Architecture & core concepts

rcfg-sim is two binaries and a handful of ideas. Understanding them makes the rest of the docs straightforward.

The two binaries

  rcfg-sim-gen ──.cfg files + manifest.csv──▶ [ disk ]
                                                 │
                                                 ▼
  SSH client / NCM platform ────SSH────▶  rcfg-sim  ────/metrics────▶ Prometheus
                                        (SSH server)

rcfg-sim-gen runs once per test campaign. It renders every device config to disk and writes a manifest CSV — the authoritative map of ip:port → config file, credentials, vendor, driver.
rcfg-sim is the SSH server. You run one instance per bound IP; it reads the manifest, mmaps the configs, and serves a contiguous range of ports.

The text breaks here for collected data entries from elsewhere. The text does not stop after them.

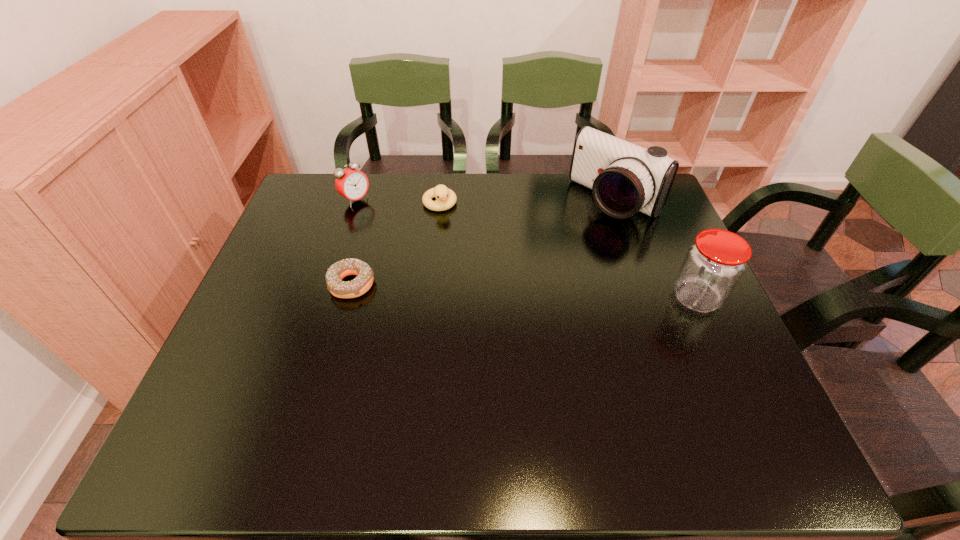 At what (x,y) coordinates should I click in order to perform the action: click on the shortest object. Please return your answer as a coordinate pair (x, y). Looking at the image, I should click on (362, 283).

At what (x,y) coordinates should I click in order to perform the action: click on jar. Please return your answer as a coordinate pair (x, y). Looking at the image, I should click on (714, 264).

The width and height of the screenshot is (960, 540). Find the location of `the third tallest object`. the third tallest object is located at coordinates (353, 184).

Locate an element on the screen. camcorder is located at coordinates (625, 178).

The image size is (960, 540). I want to click on duckling, so click(445, 198).

Image resolution: width=960 pixels, height=540 pixels. What are the coordinates of `the fourth tallest object` in the screenshot? It's located at (445, 198).

At what (x,y) coordinates should I click in order to perform the action: click on vacant space located on the left of the shortest object. Please return your answer as a coordinate pair (x, y). The image size is (960, 540). Looking at the image, I should click on (266, 284).

Locate an element on the screen. This screenshot has height=540, width=960. vacant area located on the back of the jar is located at coordinates (658, 213).

The height and width of the screenshot is (540, 960). I want to click on free point located on the front-facing side of the third shortest object, so click(x=401, y=231).

Where is `free space located on the front-facing side of the third shortest object`? The width and height of the screenshot is (960, 540). free space located on the front-facing side of the third shortest object is located at coordinates (448, 261). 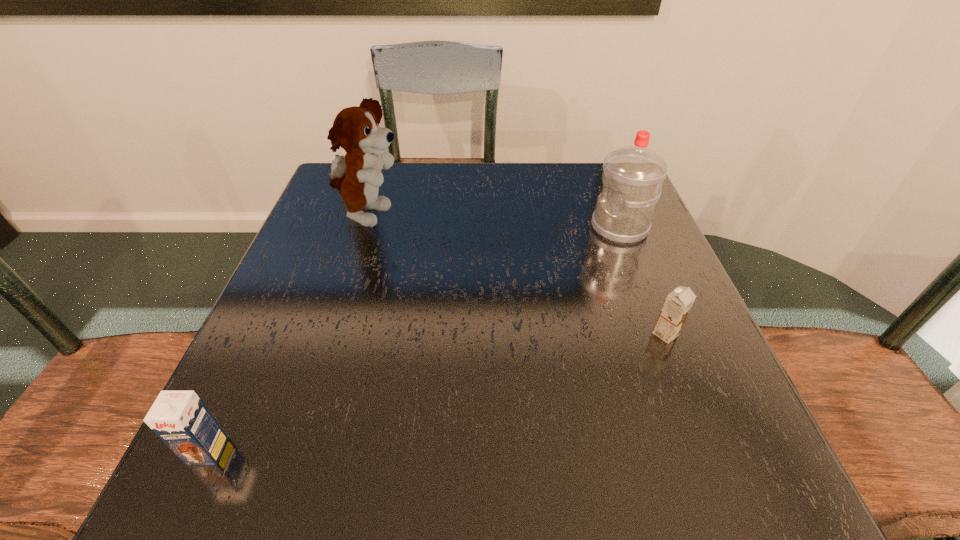 Find the location of a particular element. Image resolution: width=960 pixels, height=540 pixels. free space located on the left of the farther chocolate milk is located at coordinates (585, 334).

This screenshot has width=960, height=540. Find the location of `puppy positioned at the far edge`. puppy positioned at the far edge is located at coordinates (357, 175).

Locate an element on the screen. water bottle that is at the far edge is located at coordinates (632, 177).

Image resolution: width=960 pixels, height=540 pixels. Identify the location of object that is positioned at the near edge. (181, 420).

Identify the location of puppy situated at the left edge. (357, 175).

In order to click on chocolate milk that is at the left edge in this screenshot , I will do `click(181, 420)`.

Locate an element on the screen. This screenshot has width=960, height=540. water bottle that is at the right edge is located at coordinates (632, 177).

This screenshot has width=960, height=540. Identify the location of chocolate milk located in the right edge section of the desktop. (676, 308).

Find the location of a particular element. object positioned at the far left corner is located at coordinates (357, 175).

The image size is (960, 540). Find the location of `object that is positioned at the near left corner`. object that is positioned at the near left corner is located at coordinates (181, 420). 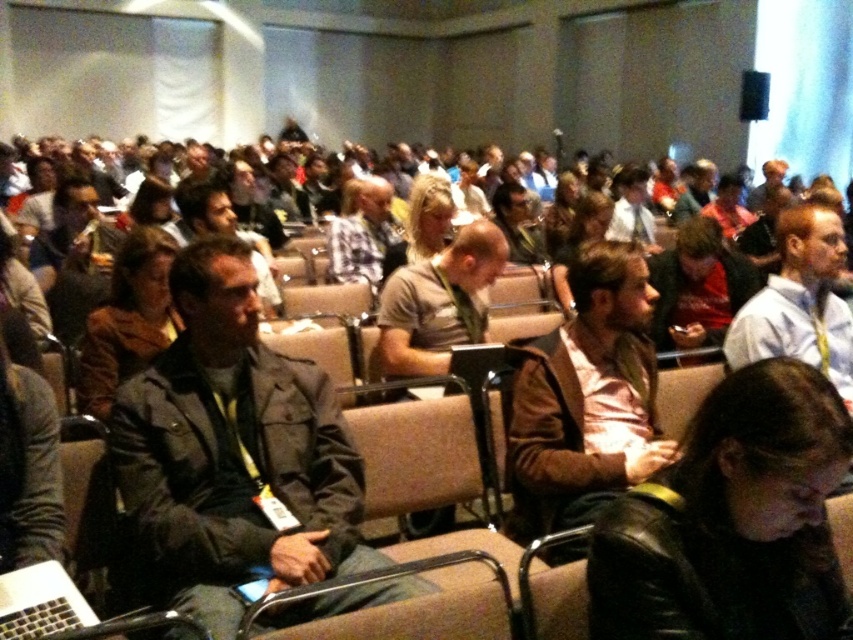 Question: Which point is farther to the camera?

Choices:
 (A) brown fuzzy coat at center
 (B) red shirt at center

Answer: (B)

Question: Is black leather jacket at lower right positioned behind brown leather jacket at center?

Choices:
 (A) yes
 (B) no

Answer: (B)

Question: Which point is farther from the camera taking this photo?

Choices:
 (A) (534, 472)
 (B) (187, 317)
 (C) (732, 289)
 (D) (77, 372)

Answer: (C)

Question: Does black leather jacket at lower right have a lesser width compared to red shirt at center?

Choices:
 (A) no
 (B) yes

Answer: (B)

Question: Where is dark gray jacket at center located in relation to brown leather jacket at center in the image?

Choices:
 (A) below
 (B) above

Answer: (A)

Question: Which of the following is the closest to the observer?

Choices:
 (A) (508, 228)
 (B) (131, 321)
 (C) (648, 280)
 (D) (550, 557)

Answer: (D) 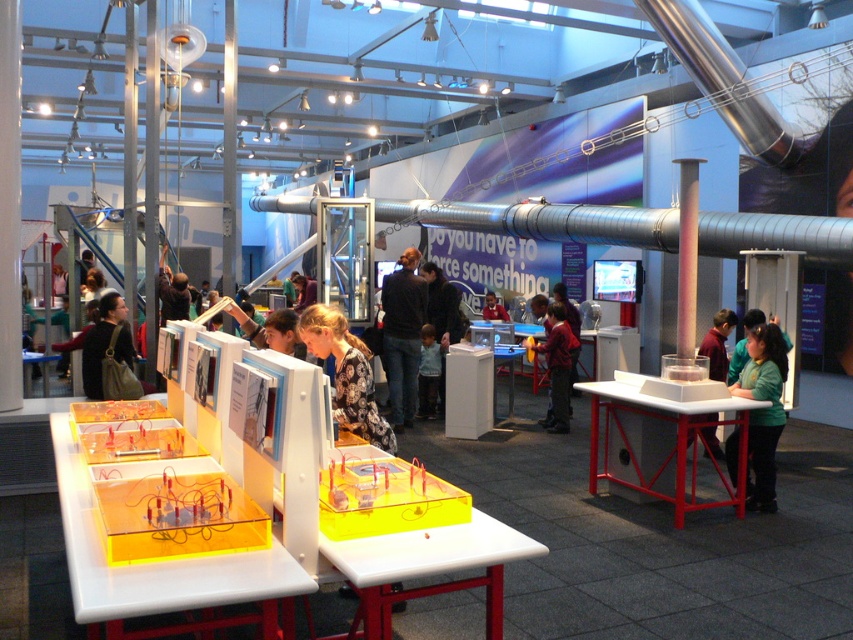 Question: Is matte black jacket at left thinner than red shirt at center?

Choices:
 (A) no
 (B) yes

Answer: (A)

Question: Which is nearer to the green matte shirt at lower right?

Choices:
 (A) green fabric shirt at right
 (B) matte black jacket at left
 (C) light blue shirt at center

Answer: (A)

Question: Does white plastic table at center have a smaller size compared to green matte shirt at lower right?

Choices:
 (A) no
 (B) yes

Answer: (A)

Question: Is translucent yellow plastic at center above green matte shirt at lower right?

Choices:
 (A) yes
 (B) no

Answer: (B)

Question: Which of the following is the closest to the observer?

Choices:
 (A) (776, 364)
 (B) (474, 548)
 (C) (706, 445)

Answer: (B)

Question: Which point appears farthest from the camera in this image?

Choices:
 (A) (772, 346)
 (B) (722, 401)
 (C) (548, 420)

Answer: (C) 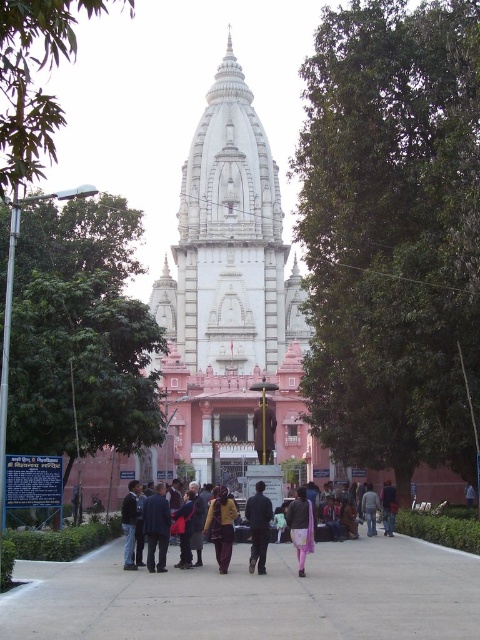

This split keeps generation (CPU- and disk-heavy, done once) separate from serving (the hot path you want lean).

Zero-copy config delivery

The reason one host can serve tens of thousands of sessions is that configs are never copied into application memory on the hot path. Each config file is mmap’d once; when a client runs show running-config, the server writes the mmap’d byte slice straight to the SSH channel. A 5 MB config allocates essentially nothing per request. Hot-path command dispatch benchmarks at roughly 640 ns/op.

Per-device drivers

Each device has a driver — a vendor personality that owns the full read/parse/respond loop. The driver is selected at session start from the manifest’s template column:

cisco_ios — Cisco IOS (show ..., enable mode, prefix-matched commands)
ciena_tl1 — Ciena 6500 TL1 (ACT-USER, RTRV-*)

Shared machinery (response-delay jitter, fault injection, metrics, byte-counting) is factored out so every driver behaves and reports identically. Adding a vendor is one new file plus a template. See Drivers & vendors.

Determinism

Generation is fully deterministic: the same --seed produces byte-identical configs across runs and machines. This means a test campaign is reproducible — you can regenerate the exact same 50k fleet months later, and regression tests can hash the output tree. See Determinism & seeds.

Observability and fault injection

The server exposes Prometheus metrics with deliberately bounded label cardinality (no raw user input ever becomes a label) and a /healthz endpoint. It can also inject faults — auth failures, mid-stream disconnects, slow responses, malformed output — at a configurable rate, so you can test how your tooling handles a fleet that misbehaves. See Metrics and Fault injection.

Systemd-native operation

At scale you run one rcfg-sim instance per IP alias as a systemd template service (rcfg-sim@<IP>.service). Each instance restarts and drains independently, which is what lets a single host present 20 IPs × 2,500 ports = 50,000 devices. See System install.